I can't find any relevant textbooks and the lecture slides i have a very vague to go off from.
I've attached an image, and this my attempt.

I'd like to add, in my notes the lecturer used an example feedback loop and had an error signal.

I am not sure if that would always be included or not? I have no idea what branch mathematics this falls under, what it is for etc so it's been really hard for me to read up on. if anyone could give me guidance in regards to these issues that would also be greatly appreciated.

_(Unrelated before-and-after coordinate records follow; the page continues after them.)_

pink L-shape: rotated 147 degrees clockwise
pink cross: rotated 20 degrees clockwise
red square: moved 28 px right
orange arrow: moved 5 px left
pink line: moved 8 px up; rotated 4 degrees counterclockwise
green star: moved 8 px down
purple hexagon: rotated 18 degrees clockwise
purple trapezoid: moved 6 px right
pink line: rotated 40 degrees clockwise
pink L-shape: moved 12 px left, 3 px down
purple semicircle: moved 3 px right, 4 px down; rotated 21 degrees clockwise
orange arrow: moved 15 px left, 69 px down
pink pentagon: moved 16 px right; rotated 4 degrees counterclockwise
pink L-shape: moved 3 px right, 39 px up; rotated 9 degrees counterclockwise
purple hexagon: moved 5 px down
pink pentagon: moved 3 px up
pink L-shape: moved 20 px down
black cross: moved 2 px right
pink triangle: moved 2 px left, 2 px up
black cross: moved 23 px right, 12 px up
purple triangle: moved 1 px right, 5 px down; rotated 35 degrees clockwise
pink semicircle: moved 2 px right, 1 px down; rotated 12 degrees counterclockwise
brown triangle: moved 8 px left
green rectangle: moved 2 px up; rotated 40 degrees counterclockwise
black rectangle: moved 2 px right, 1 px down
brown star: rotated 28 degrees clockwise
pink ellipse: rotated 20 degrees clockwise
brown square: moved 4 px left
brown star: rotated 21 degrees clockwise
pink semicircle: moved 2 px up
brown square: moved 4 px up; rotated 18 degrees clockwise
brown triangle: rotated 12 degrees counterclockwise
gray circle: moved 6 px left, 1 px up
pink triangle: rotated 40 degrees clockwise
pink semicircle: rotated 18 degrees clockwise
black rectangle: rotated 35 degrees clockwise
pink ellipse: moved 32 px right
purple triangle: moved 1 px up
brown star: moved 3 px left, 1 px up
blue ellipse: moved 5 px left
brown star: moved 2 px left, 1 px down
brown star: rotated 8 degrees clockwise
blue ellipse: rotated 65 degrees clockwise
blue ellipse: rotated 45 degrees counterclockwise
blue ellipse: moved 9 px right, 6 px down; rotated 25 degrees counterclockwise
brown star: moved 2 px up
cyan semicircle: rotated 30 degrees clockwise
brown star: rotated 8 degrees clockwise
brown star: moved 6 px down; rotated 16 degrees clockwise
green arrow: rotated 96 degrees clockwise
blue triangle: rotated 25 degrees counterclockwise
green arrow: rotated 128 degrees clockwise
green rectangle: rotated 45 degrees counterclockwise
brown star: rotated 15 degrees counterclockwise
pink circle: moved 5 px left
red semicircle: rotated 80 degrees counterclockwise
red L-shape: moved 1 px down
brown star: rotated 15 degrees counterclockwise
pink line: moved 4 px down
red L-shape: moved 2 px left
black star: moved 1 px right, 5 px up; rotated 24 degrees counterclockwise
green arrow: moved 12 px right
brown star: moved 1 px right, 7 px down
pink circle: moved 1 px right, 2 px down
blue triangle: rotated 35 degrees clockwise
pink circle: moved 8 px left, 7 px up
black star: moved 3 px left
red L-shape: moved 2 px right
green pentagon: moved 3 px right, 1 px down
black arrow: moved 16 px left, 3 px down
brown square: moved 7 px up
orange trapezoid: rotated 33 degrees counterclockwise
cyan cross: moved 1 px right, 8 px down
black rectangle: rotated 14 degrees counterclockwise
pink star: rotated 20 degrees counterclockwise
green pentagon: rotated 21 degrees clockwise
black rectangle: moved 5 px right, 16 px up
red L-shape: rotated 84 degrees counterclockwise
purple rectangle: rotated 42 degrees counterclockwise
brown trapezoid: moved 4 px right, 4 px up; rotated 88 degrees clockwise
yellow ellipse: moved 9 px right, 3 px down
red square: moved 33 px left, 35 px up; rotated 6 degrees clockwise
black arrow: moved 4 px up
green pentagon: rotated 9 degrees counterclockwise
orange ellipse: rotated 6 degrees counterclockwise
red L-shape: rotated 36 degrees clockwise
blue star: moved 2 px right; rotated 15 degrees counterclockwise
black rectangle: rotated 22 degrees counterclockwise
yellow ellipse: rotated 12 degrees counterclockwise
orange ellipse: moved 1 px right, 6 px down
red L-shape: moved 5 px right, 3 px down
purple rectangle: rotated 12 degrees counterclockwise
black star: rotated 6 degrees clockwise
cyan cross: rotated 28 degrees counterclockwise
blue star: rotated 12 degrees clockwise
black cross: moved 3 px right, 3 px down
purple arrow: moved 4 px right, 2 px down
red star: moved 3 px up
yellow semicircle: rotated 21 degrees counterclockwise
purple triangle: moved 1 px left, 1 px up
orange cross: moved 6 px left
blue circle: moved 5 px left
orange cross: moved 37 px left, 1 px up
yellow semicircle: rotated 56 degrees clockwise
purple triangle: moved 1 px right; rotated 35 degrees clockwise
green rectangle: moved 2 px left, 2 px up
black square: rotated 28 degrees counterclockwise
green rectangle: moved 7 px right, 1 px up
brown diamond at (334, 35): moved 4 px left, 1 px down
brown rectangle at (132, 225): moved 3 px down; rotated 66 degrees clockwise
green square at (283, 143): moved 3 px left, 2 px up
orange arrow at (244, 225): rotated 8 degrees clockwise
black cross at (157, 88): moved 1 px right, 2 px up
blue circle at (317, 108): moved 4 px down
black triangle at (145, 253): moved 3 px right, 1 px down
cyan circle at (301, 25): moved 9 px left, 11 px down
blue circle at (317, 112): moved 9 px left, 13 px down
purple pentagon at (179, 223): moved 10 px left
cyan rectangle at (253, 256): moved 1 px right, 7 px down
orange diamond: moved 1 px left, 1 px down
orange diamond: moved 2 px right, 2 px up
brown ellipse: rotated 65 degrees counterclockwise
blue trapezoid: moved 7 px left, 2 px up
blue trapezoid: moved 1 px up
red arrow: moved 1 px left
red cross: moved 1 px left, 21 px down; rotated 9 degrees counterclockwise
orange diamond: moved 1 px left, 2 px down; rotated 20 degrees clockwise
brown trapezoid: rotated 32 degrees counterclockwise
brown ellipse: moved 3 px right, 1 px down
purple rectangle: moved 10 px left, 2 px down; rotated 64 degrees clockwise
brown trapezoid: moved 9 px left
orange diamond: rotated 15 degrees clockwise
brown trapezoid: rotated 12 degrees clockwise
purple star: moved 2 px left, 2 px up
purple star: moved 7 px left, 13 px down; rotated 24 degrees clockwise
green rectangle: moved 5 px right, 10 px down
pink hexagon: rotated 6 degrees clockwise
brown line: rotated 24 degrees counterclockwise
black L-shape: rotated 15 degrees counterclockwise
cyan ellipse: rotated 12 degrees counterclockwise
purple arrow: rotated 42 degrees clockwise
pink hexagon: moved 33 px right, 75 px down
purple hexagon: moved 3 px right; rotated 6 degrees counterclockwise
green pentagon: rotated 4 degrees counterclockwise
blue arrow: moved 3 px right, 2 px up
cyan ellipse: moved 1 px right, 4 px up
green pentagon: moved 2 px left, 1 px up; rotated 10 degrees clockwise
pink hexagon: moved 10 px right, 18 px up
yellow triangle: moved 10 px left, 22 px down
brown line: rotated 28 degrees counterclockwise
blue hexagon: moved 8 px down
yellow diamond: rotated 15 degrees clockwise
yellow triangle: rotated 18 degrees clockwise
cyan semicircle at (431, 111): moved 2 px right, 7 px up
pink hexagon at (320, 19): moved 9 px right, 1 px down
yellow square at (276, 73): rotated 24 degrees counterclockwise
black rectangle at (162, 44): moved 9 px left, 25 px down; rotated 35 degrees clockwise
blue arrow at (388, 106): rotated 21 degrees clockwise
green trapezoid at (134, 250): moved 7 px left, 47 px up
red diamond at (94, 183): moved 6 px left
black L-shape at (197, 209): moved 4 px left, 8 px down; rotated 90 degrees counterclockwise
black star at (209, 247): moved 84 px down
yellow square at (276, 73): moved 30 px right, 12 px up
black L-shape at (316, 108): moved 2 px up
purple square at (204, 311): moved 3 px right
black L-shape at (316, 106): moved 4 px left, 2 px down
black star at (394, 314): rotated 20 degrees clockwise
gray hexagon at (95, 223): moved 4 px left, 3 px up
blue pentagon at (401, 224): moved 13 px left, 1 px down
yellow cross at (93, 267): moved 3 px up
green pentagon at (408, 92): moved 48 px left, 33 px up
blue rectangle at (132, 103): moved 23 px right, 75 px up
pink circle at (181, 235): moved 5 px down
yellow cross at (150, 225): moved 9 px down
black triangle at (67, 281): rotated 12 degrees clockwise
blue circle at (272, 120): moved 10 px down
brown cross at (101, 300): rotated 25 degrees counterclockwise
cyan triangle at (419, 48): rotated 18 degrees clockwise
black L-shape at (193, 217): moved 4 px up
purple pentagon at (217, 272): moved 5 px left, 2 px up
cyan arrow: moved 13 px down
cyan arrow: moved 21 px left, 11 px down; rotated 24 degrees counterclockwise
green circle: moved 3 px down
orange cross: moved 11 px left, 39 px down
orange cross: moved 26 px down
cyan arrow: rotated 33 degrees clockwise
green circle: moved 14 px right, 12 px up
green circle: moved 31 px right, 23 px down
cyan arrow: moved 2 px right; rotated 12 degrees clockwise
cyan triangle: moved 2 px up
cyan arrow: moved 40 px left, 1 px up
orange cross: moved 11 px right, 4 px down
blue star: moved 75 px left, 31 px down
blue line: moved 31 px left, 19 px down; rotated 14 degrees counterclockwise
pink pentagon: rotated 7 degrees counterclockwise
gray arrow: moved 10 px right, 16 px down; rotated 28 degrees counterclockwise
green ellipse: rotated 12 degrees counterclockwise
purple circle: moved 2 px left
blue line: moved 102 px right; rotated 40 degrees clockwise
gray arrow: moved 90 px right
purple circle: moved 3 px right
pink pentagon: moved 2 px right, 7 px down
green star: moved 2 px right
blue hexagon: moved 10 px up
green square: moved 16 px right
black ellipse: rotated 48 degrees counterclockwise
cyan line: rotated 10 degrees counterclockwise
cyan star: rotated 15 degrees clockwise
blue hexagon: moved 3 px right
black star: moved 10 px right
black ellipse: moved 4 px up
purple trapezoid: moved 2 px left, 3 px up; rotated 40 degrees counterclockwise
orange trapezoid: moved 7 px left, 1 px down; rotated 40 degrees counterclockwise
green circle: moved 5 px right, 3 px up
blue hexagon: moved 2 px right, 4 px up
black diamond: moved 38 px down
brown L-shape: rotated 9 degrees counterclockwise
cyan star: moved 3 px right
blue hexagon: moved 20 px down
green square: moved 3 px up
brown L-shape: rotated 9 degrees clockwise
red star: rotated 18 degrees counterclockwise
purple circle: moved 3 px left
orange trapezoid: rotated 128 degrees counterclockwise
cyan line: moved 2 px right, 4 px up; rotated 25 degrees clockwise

anyway so ill skip ahead to my attempt at this question.

the output we are looking for is $Y(Z)$

I split the inputs into 3 components,
letting
$Y_1(Z)$ = $H_2(Z)H_1(Z)$
$Y_2(Z)$ = $H_4(Z)H_3(Z)H_1(Z)$
$Y_3(Z)$ = $H_5(Z)$

$Y(Z) = Y_3(Z) + Y_1(Z) - Y_2(Z)$

which i would just expand and simplify from there?

Is this correct, I am quite lost on this topic.

any help is greatly appreciated.

Hi nacho,

The proper place is Other Advanced Topics, since it doesn't require advanced math, and it doesn't fit in any of the regular math categories.
I have moved this thread there.

Your deduction is correct and there is nothing useful to simplify.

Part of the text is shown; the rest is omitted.